By Julianne Hing May 12, 2010

Seattle Police Department officer Mary Woollum was one of the cops who was filmed on April 17 stomping on an uncuffed, unarmed Latino man while her colleague, Officer Shandy Cobane, kicked the man and shouted racial profanities at him. And she had been investigated for police brutality in the past. Yesterday, the FBI announced its Office of Professional Accountability will be looking into the incident. In the video, Shandy Cobane and Mary Woollum, two members from the force’s gang detective unit, kicked the man in the head and knees while he lay facedown on the sidewalk. Cobane can be heard yelling that he’s going to "kick the f*cking Mexican piss out of you, homey." Officer Woollum’s previous run-in with internal investigations happened in 2003. She was accused with false arrest, battery, assault and violating a man’s civil rights, whose spleen they ruptured in the course of his arrest. Woollum and the three other cops who were with her were eventually cleared by an internal investigation. Today, Woollum is a field training officer. Since the video leaked last week, Cobane’s done a press conference, shed tears on television and apologized profusely. Not for the brutality and unwarranted violence, just for his offensive words. "For me, the question is: Why the tears now?
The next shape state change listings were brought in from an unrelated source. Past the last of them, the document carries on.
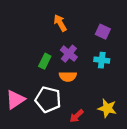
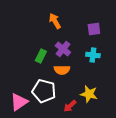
purple square: (103, 32) -> (94, 29), turned -32
pink triangle: (15, 100) -> (19, 102), moved
yellow star: (107, 108) -> (89, 94), moved

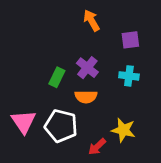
orange arrow: (55, 21) -> (92, 20), moved
pink triangle: (19, 102) -> (24, 122), moved, turned -30

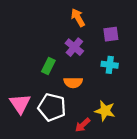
purple cross: (87, 68) -> (74, 47), moved

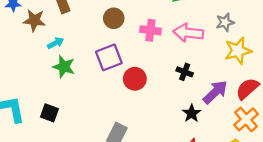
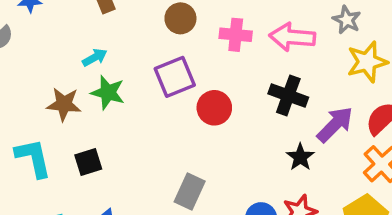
brown star: (34, 20) -> (64, 104), moved
gray star: (225, 22) -> (347, 20), turned -30
black cross: (185, 72) -> (288, 96), size x1.5
black square: (49, 113) -> (88, 162), turned -36

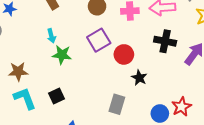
cyan arrow: (95, 57) -> (51, 36), turned 112
brown star: (64, 104) -> (18, 71), moved
black star: (300, 157) -> (139, 78), moved

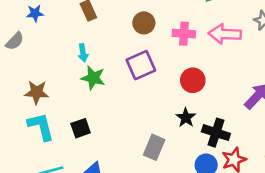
black cross: (165, 41) -> (216, 133), moved
red circle: (124, 54) -> (193, 80), moved

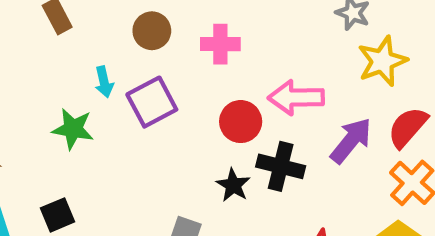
pink arrow: (225, 34) -> (296, 98), moved
cyan arrow: (83, 53) -> (104, 82), moved
black cross: (216, 133) -> (281, 166), moved

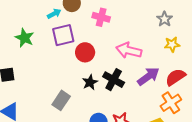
yellow star: (382, 61) -> (172, 44), size x0.7
cyan arrow: (104, 82) -> (54, 14), moved, turned -120
red circle: (241, 122) -> (85, 52), moved

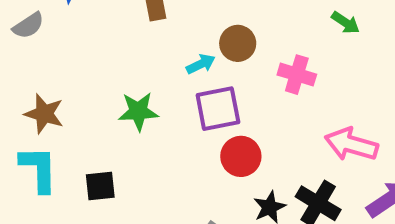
green star: (24, 38) -> (138, 111), turned -30
red circle: (85, 52) -> (241, 156), moved

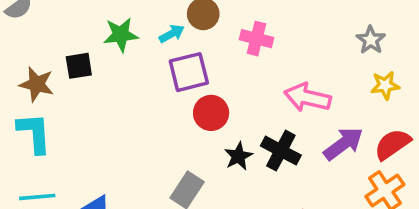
green star: (138, 111) -> (121, 35), moved
black square: (100, 186) -> (79, 66), moved

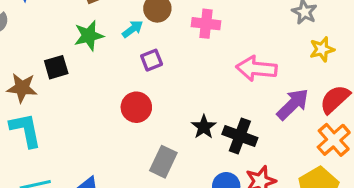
purple square: (189, 72) -> (152, 60), size x0.6
red circle: (211, 113) -> (136, 107), moved
black cross: (281, 151) -> (240, 136), moved

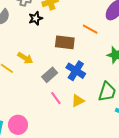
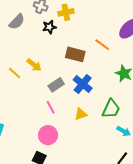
pink line: (56, 98) -> (51, 107), moved
pink circle: (18, 125) -> (48, 135), moved

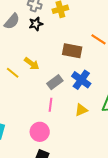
black star: (49, 27) -> (36, 24), moved
pink line: (51, 107) -> (51, 105), turned 40
pink circle: (48, 135) -> (40, 132), moved

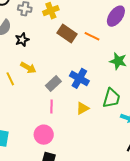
black star: (36, 24) -> (22, 40), moved
brown rectangle: (72, 51) -> (67, 33), moved, turned 30
yellow line: (13, 73) -> (10, 79), turned 32

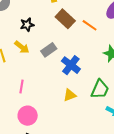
black star: (22, 40) -> (27, 25), moved
gray rectangle: (53, 84) -> (49, 50), moved
pink line: (52, 107) -> (21, 86), moved

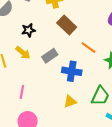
orange line: (90, 25) -> (88, 48), moved
blue cross: (71, 65) -> (72, 71), turned -30

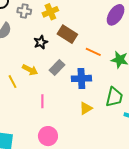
black star: (28, 30) -> (41, 42), moved
pink line: (22, 92) -> (42, 101), moved

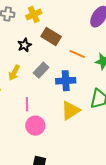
yellow arrow: (30, 70) -> (14, 73), turned 91
yellow triangle: (86, 108) -> (70, 110), size x1.5
pink circle: (48, 136) -> (35, 126), moved

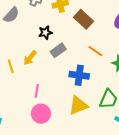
brown rectangle: (51, 36) -> (83, 19), moved
gray rectangle: (41, 70) -> (58, 50), moved

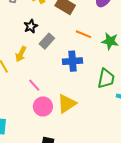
pink line: (37, 91) -> (34, 85), turned -40
yellow triangle: (78, 105) -> (67, 104), moved

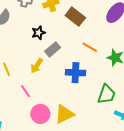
yellow arrow: (21, 54) -> (37, 66), moved
pink line: (34, 85) -> (25, 91), moved

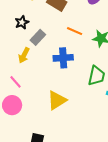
pink circle: (40, 114) -> (12, 105), moved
Where were the tears three weeks ago?" said Pramila Jayapal, the executive director of OneAmerica, a Seattle-based community organization. Jayapal said OneAmerica had fought for a new policy last year, a "bright line rule around lying," where a police officer who had lied could be terminated on those grounds alone. But that when it was tested, it proved to be a flawed policy to deal with police accountability. "Either we don’t have enough transparency, or not enough leadership at the top," she said. Many community groups are also pushing for Cobane, who uttered the racist remarks, to be charged with a hate crime.